Only the pictures are to be dropped; the rest of the data below is to be duplicated exactly.

• [Collected material]
[Start of Attachment]
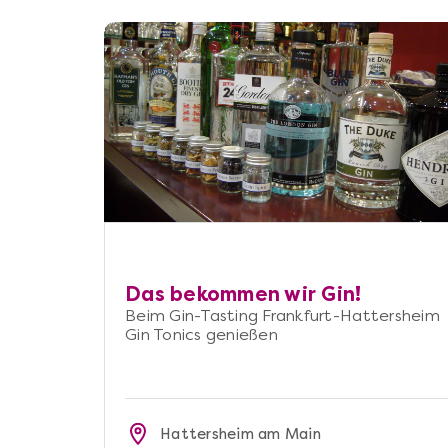
Das bekommen wir Gin!
Beim Gin-Tasting Frankfurt-Hattersheim
Gin Tonics genießen
Hattersheim am Main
[End of Attachment]
• [Task response]
Das bekommen wir Gin!
Beim Gin-Tasting Frankfurt-Hattersheim
Gin Tonics genießen
Hattersheim am Main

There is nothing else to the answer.